‘Franny skipped down the steps and into the bright morning air. Every bug, every petal was shimmering with wonder…’
According to Franny’s dad, she’s a dreamer – someone who doesn’t think about what she’s doing and leaves the kitchen in a mess. But Franny does pay attention to things that really matter – things like backyard shadows and birdsong. So when a big, black crow approaches her, pecking at her sandwich crumbs, she watches him.
‘He’s beautiful and shiny!’ Franny tells Dad, later that evening. But Dad won’t believe she’s made friends with a bird. And when the crow brings gifts – a bead, a tiny silver heart – Dad calls her a featherhead and accuses her of inventing silly stories. So Franny takes Dad to meet her new friend. ‘I know you want to believe…’ Dad says, as they wait by the rock. Then a glossy black bird swoops down out of nowhere and lands on Franny’s head, and Dad has to change his mind. ‘From that moment on,’ says the wise and gentle text, ‘Franny’s dad did his best to pay attention to what she said’ – a well-judged wish-fulfilment outcome which will resonate with many readers.

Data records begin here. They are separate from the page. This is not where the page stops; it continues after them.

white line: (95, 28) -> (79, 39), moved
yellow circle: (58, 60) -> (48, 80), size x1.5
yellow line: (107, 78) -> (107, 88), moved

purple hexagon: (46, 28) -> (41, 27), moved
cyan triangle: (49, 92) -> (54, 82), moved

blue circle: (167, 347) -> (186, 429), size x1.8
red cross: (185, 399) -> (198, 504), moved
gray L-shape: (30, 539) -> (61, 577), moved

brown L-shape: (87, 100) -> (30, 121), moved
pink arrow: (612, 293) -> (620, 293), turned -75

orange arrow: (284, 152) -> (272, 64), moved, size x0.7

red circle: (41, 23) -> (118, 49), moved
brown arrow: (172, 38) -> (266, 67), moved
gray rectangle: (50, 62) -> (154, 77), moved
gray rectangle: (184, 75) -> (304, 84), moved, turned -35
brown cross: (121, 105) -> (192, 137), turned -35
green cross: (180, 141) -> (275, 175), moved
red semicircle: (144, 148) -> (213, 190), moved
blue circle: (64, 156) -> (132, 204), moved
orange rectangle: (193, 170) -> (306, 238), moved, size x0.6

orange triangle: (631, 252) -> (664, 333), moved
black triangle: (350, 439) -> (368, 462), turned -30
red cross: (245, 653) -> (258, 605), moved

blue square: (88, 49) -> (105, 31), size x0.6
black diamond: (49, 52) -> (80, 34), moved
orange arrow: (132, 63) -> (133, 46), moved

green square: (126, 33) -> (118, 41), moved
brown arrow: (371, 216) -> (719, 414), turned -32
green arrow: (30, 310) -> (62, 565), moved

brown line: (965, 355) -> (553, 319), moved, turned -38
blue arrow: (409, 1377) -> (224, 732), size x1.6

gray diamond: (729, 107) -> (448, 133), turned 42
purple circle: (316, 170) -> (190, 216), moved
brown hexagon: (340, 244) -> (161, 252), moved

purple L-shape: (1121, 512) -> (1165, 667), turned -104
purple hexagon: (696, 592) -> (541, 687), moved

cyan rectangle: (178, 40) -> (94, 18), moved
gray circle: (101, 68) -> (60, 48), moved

Candace Savage loves crows, writes non-fiction as well as stories and understands the importance of connecting children with the natural world. When she heard about a girl in Seattle who received gifts from the crows she was feeding, Savage decided to write a book ‘infused with crow facts’ that would prompt readers to explore their own balconies, gardens and city skies.
Chelsea O’Byrne’s artwork captures the open-minded wonder of Savage’s text and takes it somewhere even deeper and more resonant. Richly-saturated colours make these illustrations glow, with crayon details adding form and texture to the timber planking, tiles and backyard greenery. Franny and Crow share the same dark heads, bright eyes and alert interest, which highlights their connection, but Crow is not anthropomorphized. We are not invited to think of him as a pet, but as a fellow creature deserving of our interest and care.
There’s a quietly special quality about this book – it’s one to treasure and share, and the ‘Curious about Crows’ facts on the final page are a welcome extra.